═══ Data records
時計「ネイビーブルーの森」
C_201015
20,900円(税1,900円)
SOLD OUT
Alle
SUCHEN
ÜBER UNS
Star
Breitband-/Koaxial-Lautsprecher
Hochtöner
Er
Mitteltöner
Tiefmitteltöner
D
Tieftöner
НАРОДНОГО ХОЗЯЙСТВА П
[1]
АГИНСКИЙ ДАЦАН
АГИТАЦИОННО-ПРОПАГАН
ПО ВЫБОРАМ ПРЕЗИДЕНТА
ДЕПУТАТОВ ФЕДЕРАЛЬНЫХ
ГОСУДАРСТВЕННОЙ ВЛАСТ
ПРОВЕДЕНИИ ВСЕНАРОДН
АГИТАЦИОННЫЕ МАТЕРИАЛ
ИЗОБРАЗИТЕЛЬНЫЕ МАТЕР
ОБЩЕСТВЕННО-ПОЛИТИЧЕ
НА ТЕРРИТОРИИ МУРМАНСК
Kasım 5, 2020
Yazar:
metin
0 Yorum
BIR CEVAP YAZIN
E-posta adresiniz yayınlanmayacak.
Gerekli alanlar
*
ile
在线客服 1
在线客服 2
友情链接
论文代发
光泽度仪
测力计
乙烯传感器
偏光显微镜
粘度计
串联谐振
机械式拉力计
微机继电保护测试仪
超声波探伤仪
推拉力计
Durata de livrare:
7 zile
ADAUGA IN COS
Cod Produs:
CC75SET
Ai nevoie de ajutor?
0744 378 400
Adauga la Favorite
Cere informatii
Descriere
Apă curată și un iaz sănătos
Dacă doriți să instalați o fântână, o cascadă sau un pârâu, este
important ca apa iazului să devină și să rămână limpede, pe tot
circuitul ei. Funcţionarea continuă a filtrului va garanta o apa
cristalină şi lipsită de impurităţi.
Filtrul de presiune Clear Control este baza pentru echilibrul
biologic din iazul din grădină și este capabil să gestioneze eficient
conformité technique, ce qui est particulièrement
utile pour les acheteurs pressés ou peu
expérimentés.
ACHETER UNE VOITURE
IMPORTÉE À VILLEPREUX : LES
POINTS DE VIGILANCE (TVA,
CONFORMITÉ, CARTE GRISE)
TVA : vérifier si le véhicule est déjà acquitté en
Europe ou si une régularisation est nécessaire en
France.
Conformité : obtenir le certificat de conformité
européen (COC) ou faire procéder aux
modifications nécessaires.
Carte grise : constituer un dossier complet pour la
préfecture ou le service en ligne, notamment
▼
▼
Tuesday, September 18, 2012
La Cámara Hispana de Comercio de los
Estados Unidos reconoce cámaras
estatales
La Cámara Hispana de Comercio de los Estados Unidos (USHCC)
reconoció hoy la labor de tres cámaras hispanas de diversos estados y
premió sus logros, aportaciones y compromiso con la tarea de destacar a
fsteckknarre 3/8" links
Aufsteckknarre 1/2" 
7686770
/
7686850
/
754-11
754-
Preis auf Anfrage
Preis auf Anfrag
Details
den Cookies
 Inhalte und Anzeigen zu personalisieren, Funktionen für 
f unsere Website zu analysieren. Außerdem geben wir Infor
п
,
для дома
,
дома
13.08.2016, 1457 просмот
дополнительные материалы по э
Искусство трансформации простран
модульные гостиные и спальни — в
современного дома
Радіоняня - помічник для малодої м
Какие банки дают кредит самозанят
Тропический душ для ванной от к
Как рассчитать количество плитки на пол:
══════
> _Task to carry out_:
All entries must be duplicated exactly, with none left out.

> _Written response_:
時計「ネイビーブルーの森」
C_201015
20,900円(税1,900円)
SOLD OUT
Alle
SUCHEN
ÜBER UNS
Star
Breitband-/Koaxial-Lautsprecher
Hochtöner
Er
Mitteltöner
Tiefmitteltöner
D
Tieftöner
НАРОДНОГО ХОЗЯЙСТВА П
[1]
АГИНСКИЙ ДАЦАН
АГИТАЦИОННО-ПРОПАГАН
ПО ВЫБОРАМ ПРЕЗИДЕНТА
ДЕПУТАТОВ ФЕДЕРАЛЬНЫХ
ГОСУДАРСТВЕННОЙ ВЛАСТ
ПРОВЕДЕНИИ ВСЕНАРОДН
АГИТАЦИОННЫЕ МАТЕРИАЛ
ИЗОБРАЗИТЕЛЬНЫЕ МАТЕР
ОБЩЕСТВЕННО-ПОЛИТИЧЕ
НА ТЕРРИТОРИИ МУРМАНСК
Kasım 5, 2020
Yazar:
metin
0 Yorum
BIR CEVAP YAZIN
E-posta adresiniz yayınlanmayacak.
Gerekli alanlar
*
ile
在线客服 1
在线客服 2
友情链接
论文代发
光泽度仪
测力计
乙烯传感器
偏光显微镜
粘度计
串联谐振
机械式拉力计
微机继电保护测试仪
超声波探伤仪
推拉力计
Durata de livrare:
7 zile
ADAUGA IN COS
Cod Produs:
CC75SET
Ai nevoie de ajutor?
0744 378 400
Adauga la Favorite
Cere informatii
Descriere
Apă curată și un iaz sănătos
Dacă doriți să instalați o fântână, o cascadă sau un pârâu, este
important ca apa iazului să devină și să rămână limpede, pe tot
circuitul ei. Funcţionarea continuă a filtrului va garanta o apa
cristalină şi lipsită de impurităţi.
Filtrul de presiune Clear Control este baza pentru echilibrul
biologic din iazul din grădină și este capabil să gestioneze eficient
conformité technique, ce qui est particulièrement
utile pour les acheteurs pressés ou peu
expérimentés.
ACHETER UNE VOITURE
IMPORTÉE À VILLEPREUX : LES
POINTS DE VIGILANCE (TVA,
CONFORMITÉ, CARTE GRISE)
TVA : vérifier si le véhicule est déjà acquitté en
Europe ou si une régularisation est nécessaire en
France.
Conformité : obtenir le certificat de conformité
européen (COC) ou faire procéder aux
modifications nécessaires.
Carte grise : constituer un dossier complet pour la
préfecture ou le service en ligne, notamment
▼
▼
Tuesday, September 18, 2012
La Cámara Hispana de Comercio de los
Estados Unidos reconoce cámaras
estatales
La Cámara Hispana de Comercio de los Estados Unidos (USHCC)
reconoció hoy la labor de tres cámaras hispanas de diversos estados y
premió sus logros, aportaciones y compromiso con la tarea de destacar a
fsteckknarre 3/8" links
Aufsteckknarre 1/2" 
7686770
/
7686850
/
754-11
754-
Preis auf Anfrage
Preis auf Anfrag
Details
den Cookies
 Inhalte und Anzeigen zu personalisieren, Funktionen für 
f unsere Website zu analysieren. Außerdem geben wir Infor
п
,
для дома
,
дома
13.08.2016, 1457 просмот
дополнительные материалы по э
Искусство трансформации простран
модульные гостиные и спальни — в
современного дома
Радіоняня - помічник для малодої м
Какие банки дают кредит самозанят
Тропический душ для ванной от к
Как рассчитать количество плитки на пол:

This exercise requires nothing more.